[Recorded data Boundary: Start]

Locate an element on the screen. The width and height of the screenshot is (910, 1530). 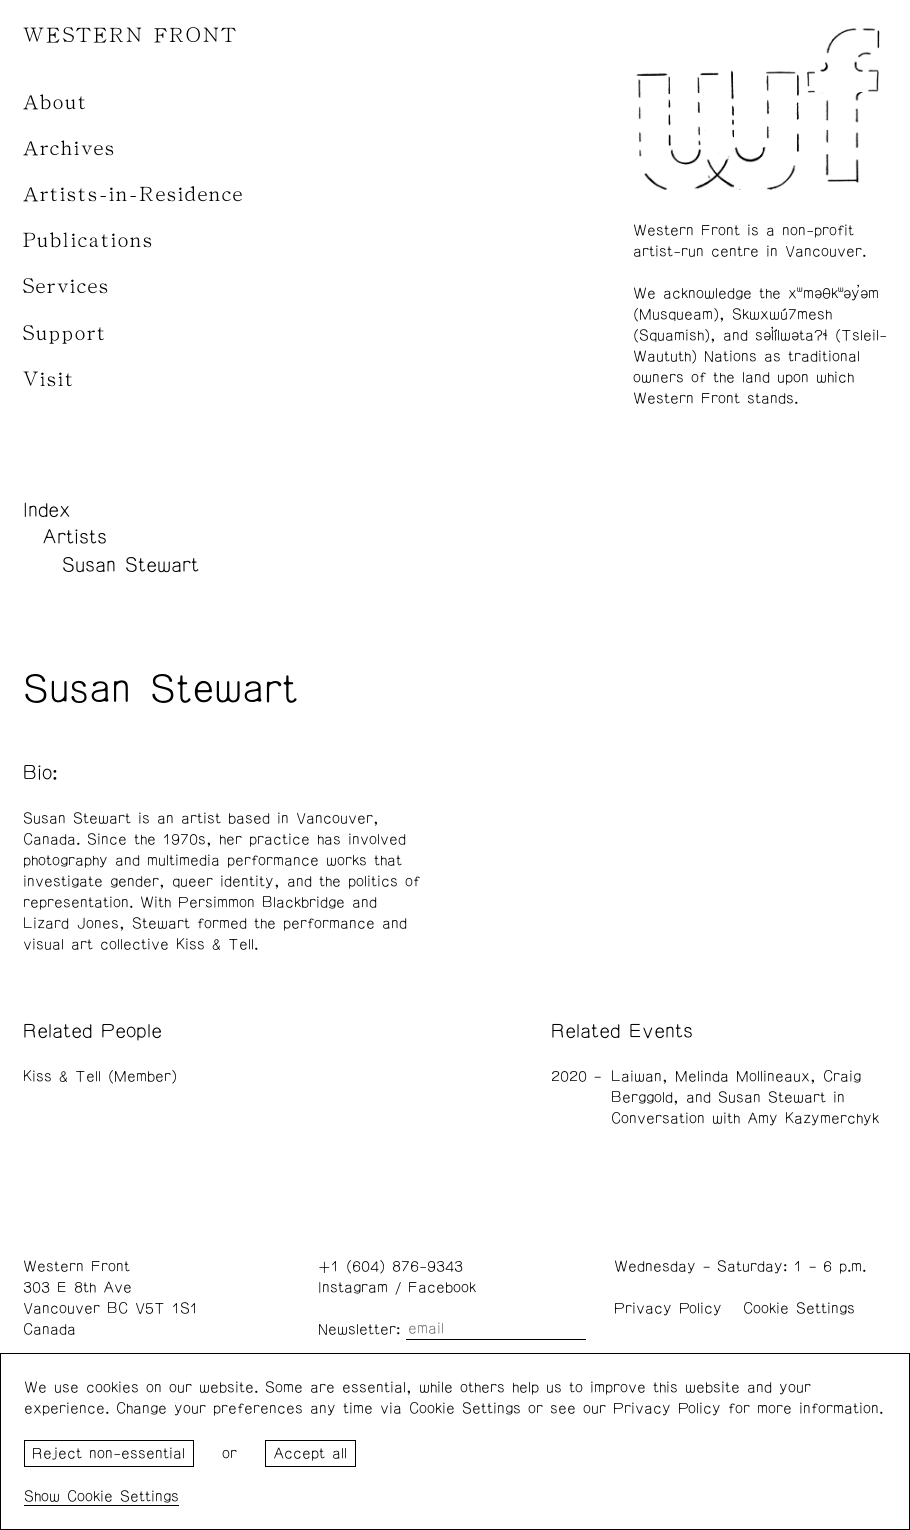
Index is located at coordinates (47, 510).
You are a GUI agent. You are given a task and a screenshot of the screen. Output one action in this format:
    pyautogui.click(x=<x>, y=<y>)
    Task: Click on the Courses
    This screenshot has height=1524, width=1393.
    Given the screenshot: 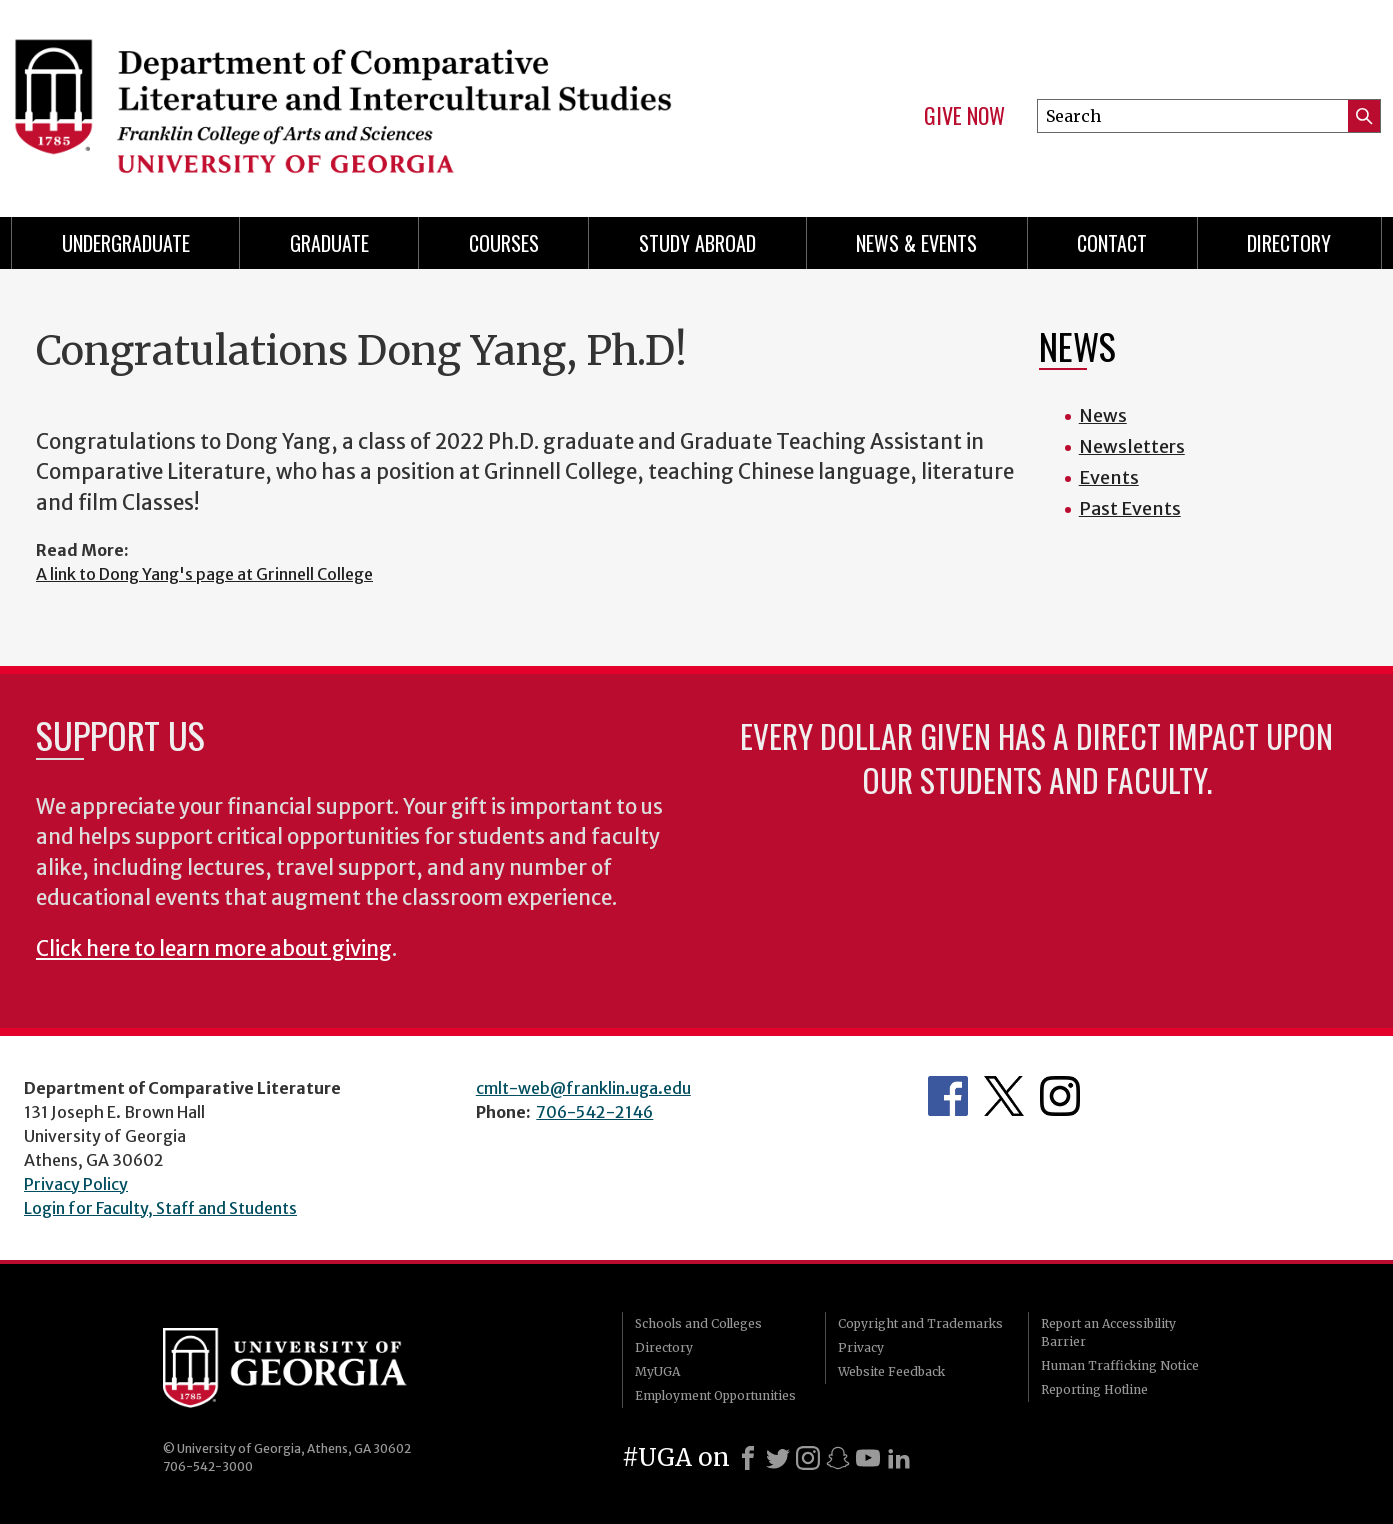 What is the action you would take?
    pyautogui.click(x=504, y=243)
    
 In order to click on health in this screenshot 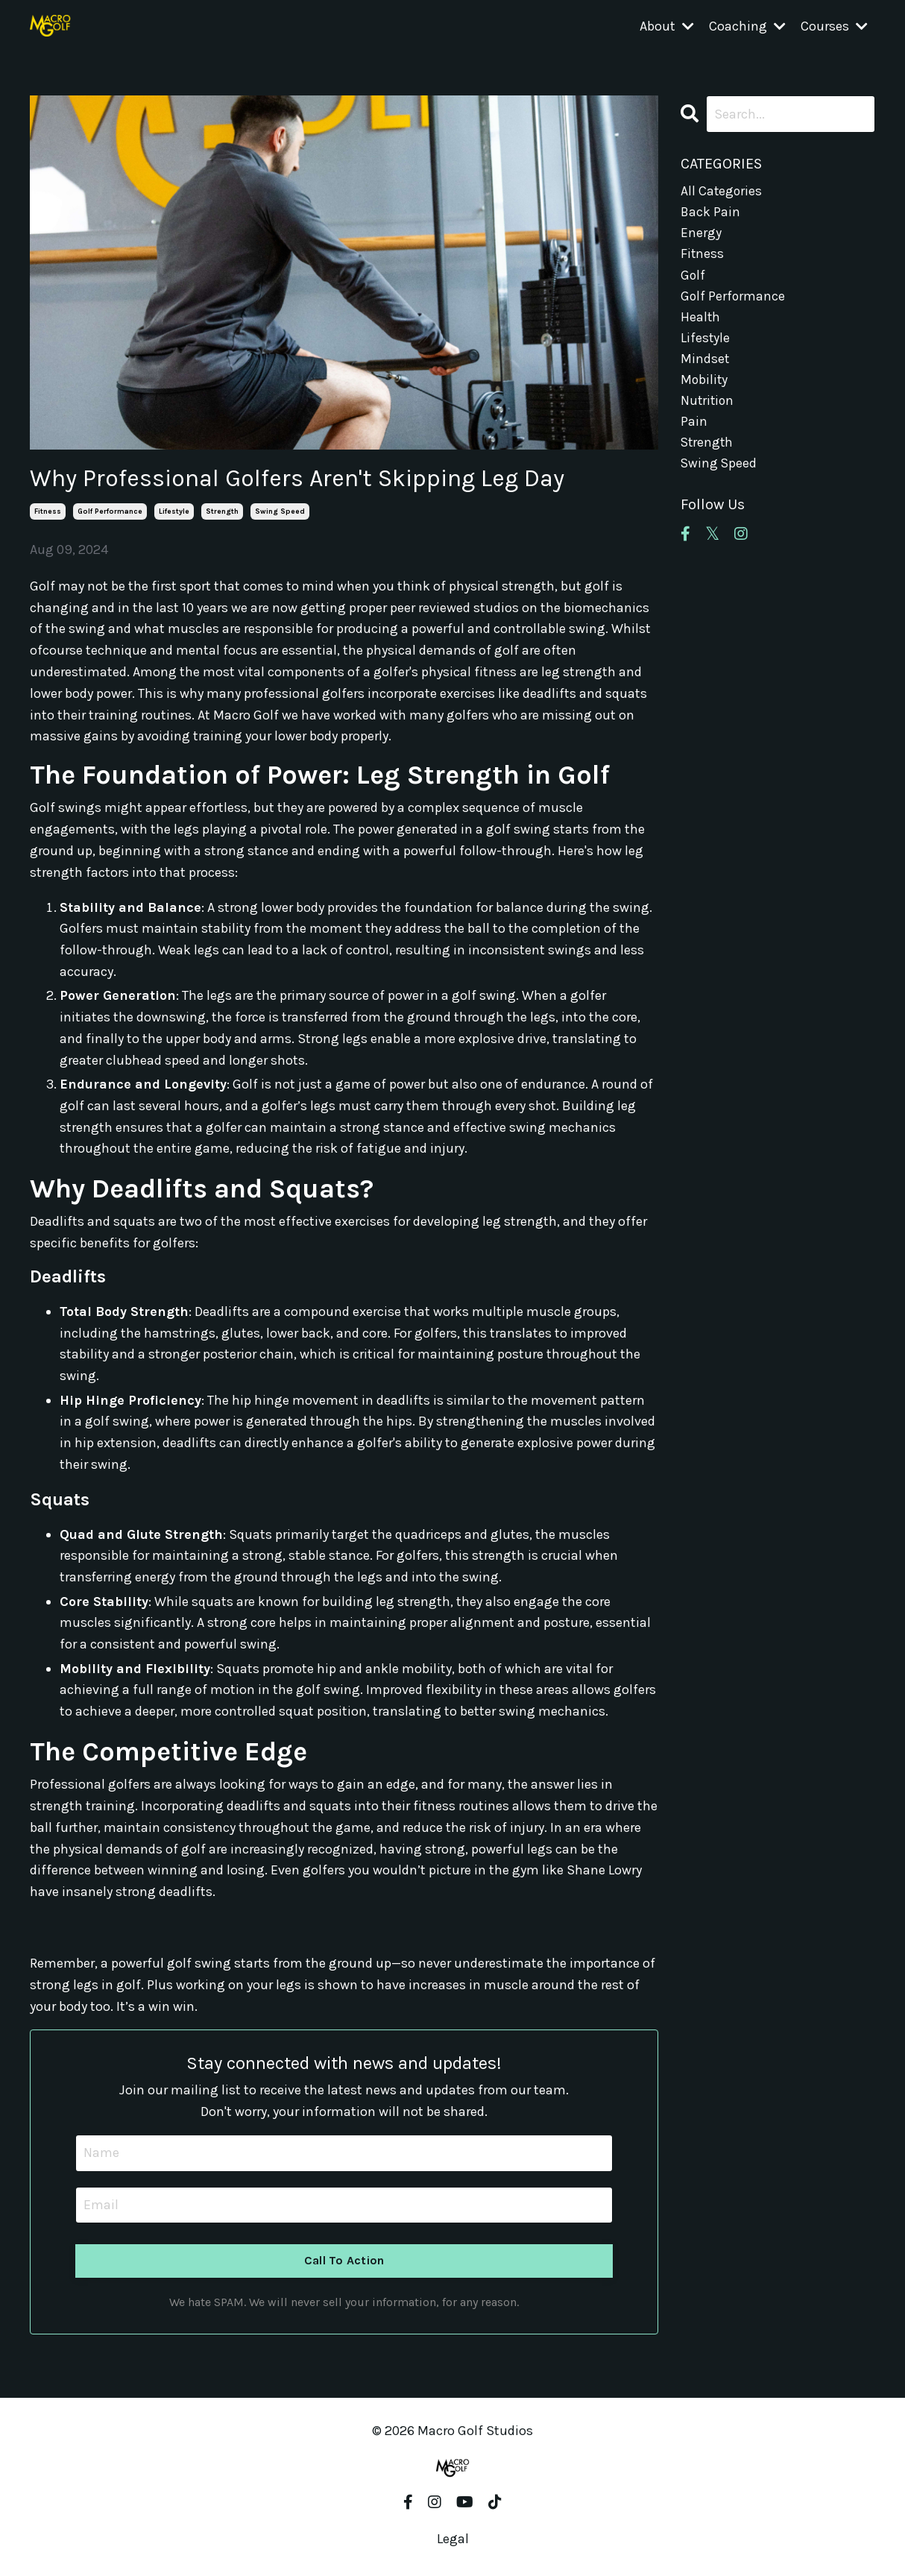, I will do `click(701, 319)`.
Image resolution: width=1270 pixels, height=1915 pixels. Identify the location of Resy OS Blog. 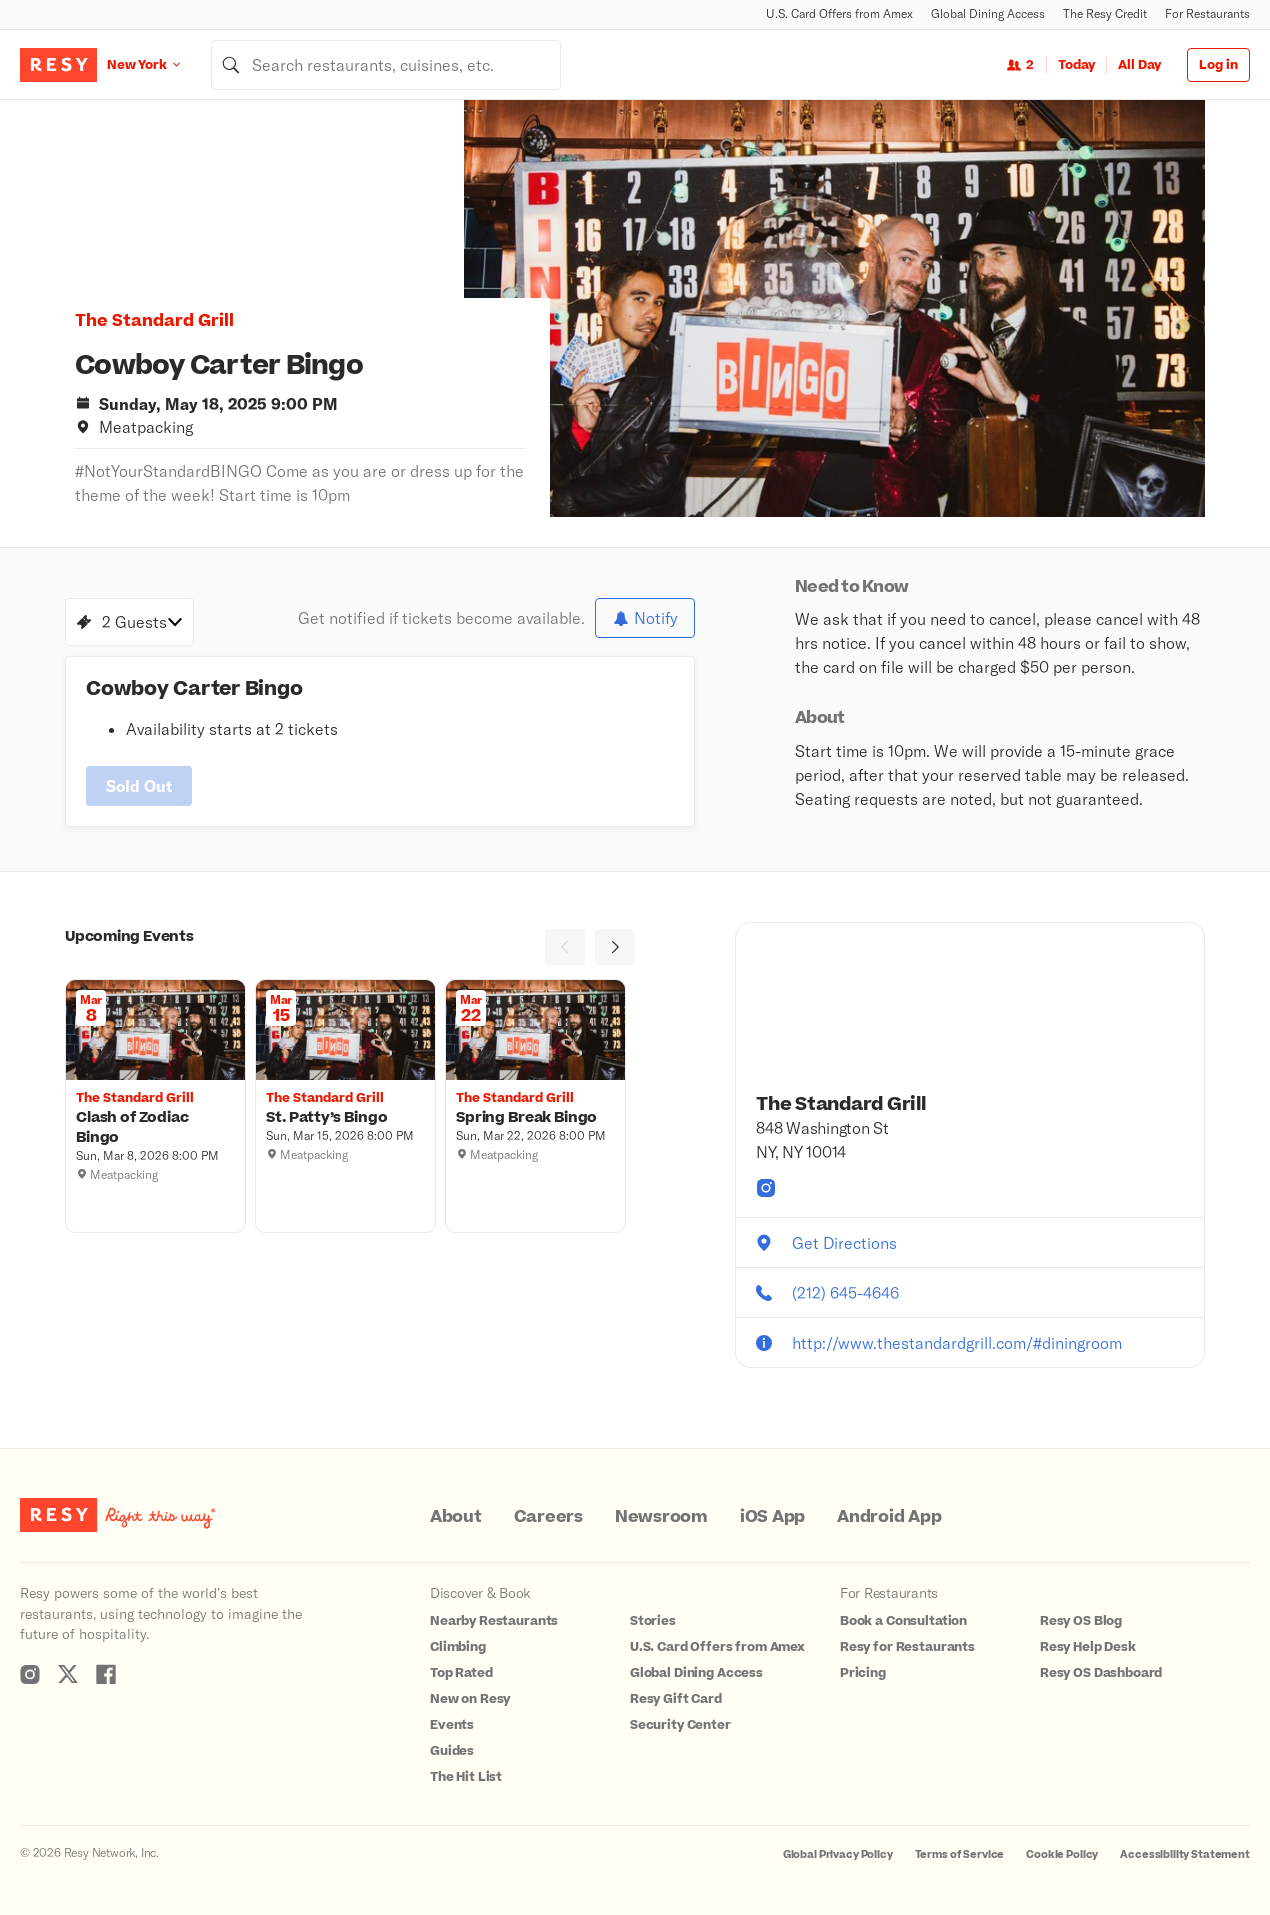
(1081, 1621).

[Recorded data Boundary: End]

→ **Task instructions**
Please set down exactly the lines from the first line of the data above through the line with "Task: Click on the Courses", both included, leaving out the pictures.

→ **Solved exercise**
Locate an element on the screen. The width and height of the screenshot is (910, 1530). 
Index is located at coordinates (47, 510).
You are a GUI agent. You are given a task and a screenshot of the screen. Output one action in this format:
    pyautogui.click(x=<x>, y=<y>)
    Task: Click on the Courses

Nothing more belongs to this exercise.